Jobs stuck in Busy state on panic()

saurori commented 4 years ago

While processing jobs (using Go worker), if there is a panic() called, jobs get stuck as Busy forever. The stack trace below is from the panic inside the example worker, not faktory itself.

Which Faktory package and version? Faktory 1.4.0

Which Faktory worker package and version?

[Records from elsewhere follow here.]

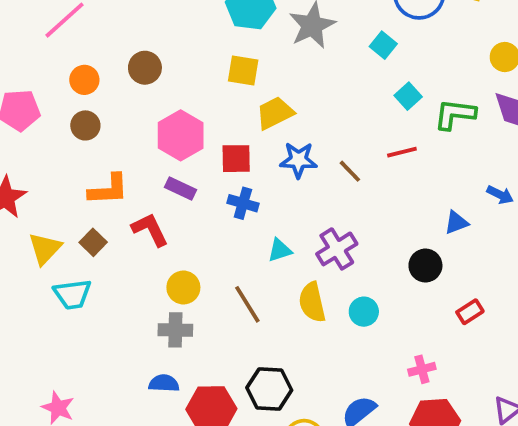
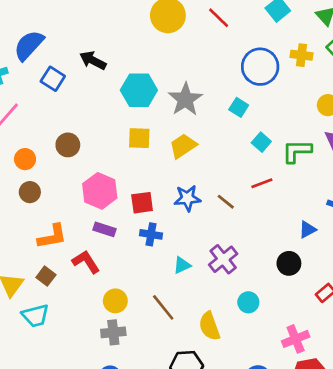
yellow trapezoid: (275, 113) -> (183, 146), moved
yellow semicircle: (312, 302) -> (209, 326), moved
pink cross: (422, 369) -> (296, 339), size x1.4

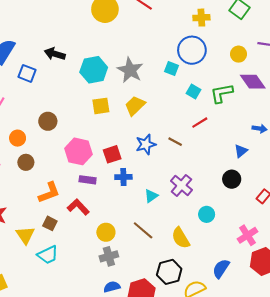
yellow cross: (302, 55) -> (201, 18), moved
blue circle: (260, 67) -> (192, 50), moved

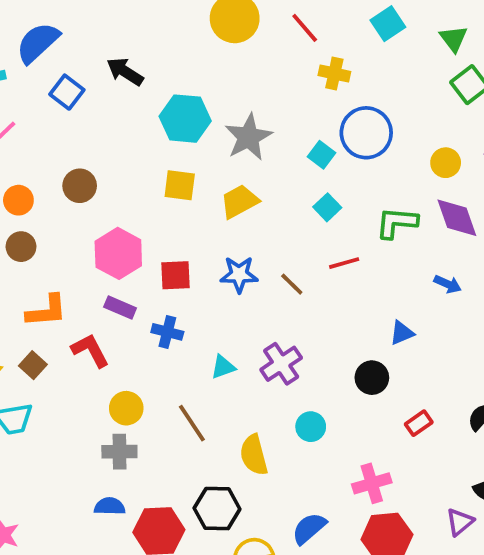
yellow cross: (201, 18) -> (334, 74), moved
cyan square: (194, 92) -> (327, 207), moved
blue arrow: (260, 129) -> (448, 284), moved
blue cross: (123, 177) -> (167, 332), moved

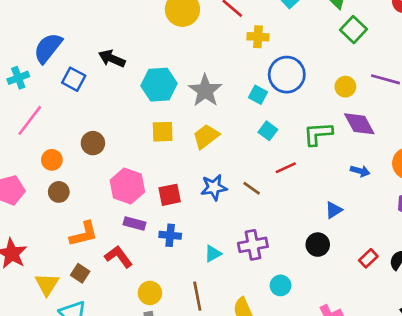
purple cross: (281, 364) -> (253, 245), turned 32
brown line: (192, 423) -> (197, 296), turned 32
red rectangle: (419, 423) -> (368, 258), moved

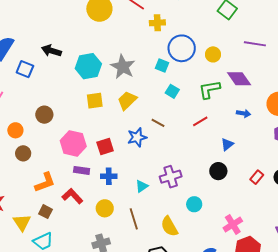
yellow circle: (345, 87) -> (213, 54), moved
red line: (286, 168) -> (200, 121), moved
brown line: (252, 188) -> (158, 123), moved
yellow circle: (150, 293) -> (105, 208), moved

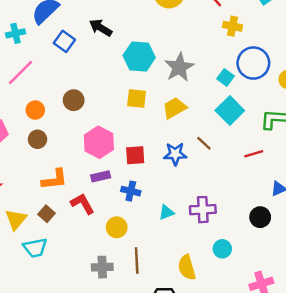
cyan square: (172, 91) -> (230, 110), size x1.6
purple rectangle: (82, 170) -> (101, 176), turned -35
brown line: (134, 219) -> (137, 260), moved

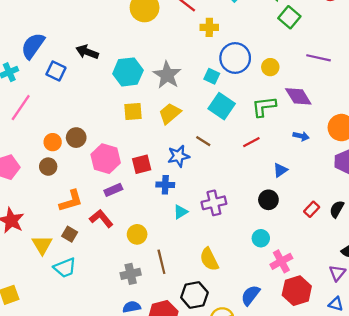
brown circle: (74, 100) -> (76, 138), moved
orange circle: (35, 110) -> (53, 142), moved
blue cross: (131, 191) -> (165, 185), moved
cyan circle: (222, 249) -> (261, 238), moved

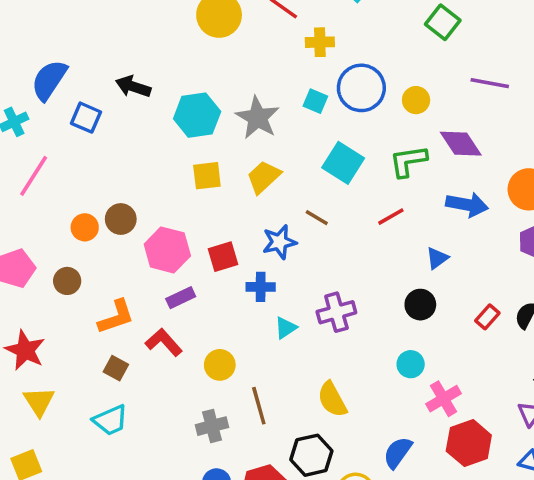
cyan square: (212, 76) -> (315, 101), moved
blue arrow: (301, 136) -> (467, 205), size x1.6
brown circle: (48, 167) -> (67, 281), moved
yellow triangle: (42, 245) -> (39, 401), moved

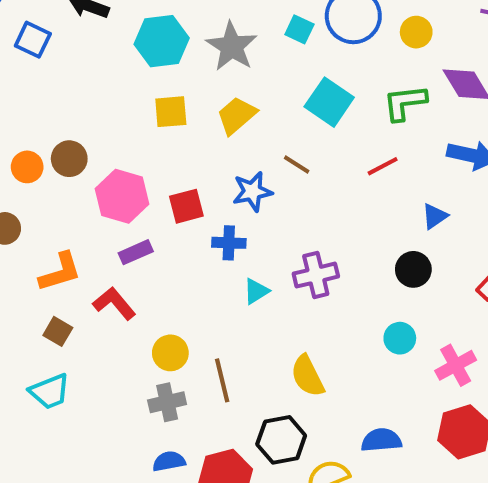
yellow circle: (220, 365) -> (170, 353), moved
pink cross: (443, 399) -> (456, 365), moved
blue semicircle: (398, 453) -> (381, 440), turned 48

github.com/contribsys/faktory v1.4.0-1
github.com/contribsys/faktory_worker_go v1.4.0-1

Please include any relevant worker configuration mgr.Concurrency = 10

Please include any relevant error messages or stacktraces

goroutine 15 [running]:
github.com/example-user/example-repo/cmd/workers/worker.FooBar(0x17bd4e0, 0xc000096540, 0xc000090200, 0x1, 0x4, 0x17a1408, 0xc00019fe58)
/go/src/github.com/example-user/example-repo/cmd/workers/foo.go:16 +0xb7
github.com/contribsys/faktory_worker_go.(*Manager).Register.func1(0x17bd4e0, 0xc000096540, 0xc0000c4000, 0x1635280, 0xc0000c4000)
/go/pkg/mod/github.com/contribsys/faktory_worker_go@v1.4.0-1/manager.go:45 +0x59
github.com/contribsys/faktory_worker_go.dispatch(0x0, 0x0, 0x0, 0x17bd4e0, 0xc000096540, 0xc0000c4000, 0xc000265e70, 0xc000094140, 0x0)
/go/pkg/mod/github.com/contribsys/faktory_worker_go@v1.4.0-1/middleware.go:19 +0x14a
github.com/contribsys/faktory_worker_go.processOne(0xc0002b09c0, 0xc00002cc00, 0x0)
/go/pkg/mod/github.com/contribsys/faktory_worker_go@v1.4.0-1/runner.go:128 +0x18d
github.com/contribsys/faktory_worker_go.process(0xc0002b09c0, 0x7)
/go/pkg/mod/github.com/contribsys/faktory_worker_go@v1.4.0-1/runner.go:84 +0xdf
created by github.com/contribsys/faktory_worker_go.(*Manager).Run
/go/pkg/mod/github.com/contribsys/faktory_worker_go@v1.4.0-1/manager.go:132 +0x11f

mperham commented 4 years ago

Yep, I will put some time into this over the next week to improve the situation for 1.4.1.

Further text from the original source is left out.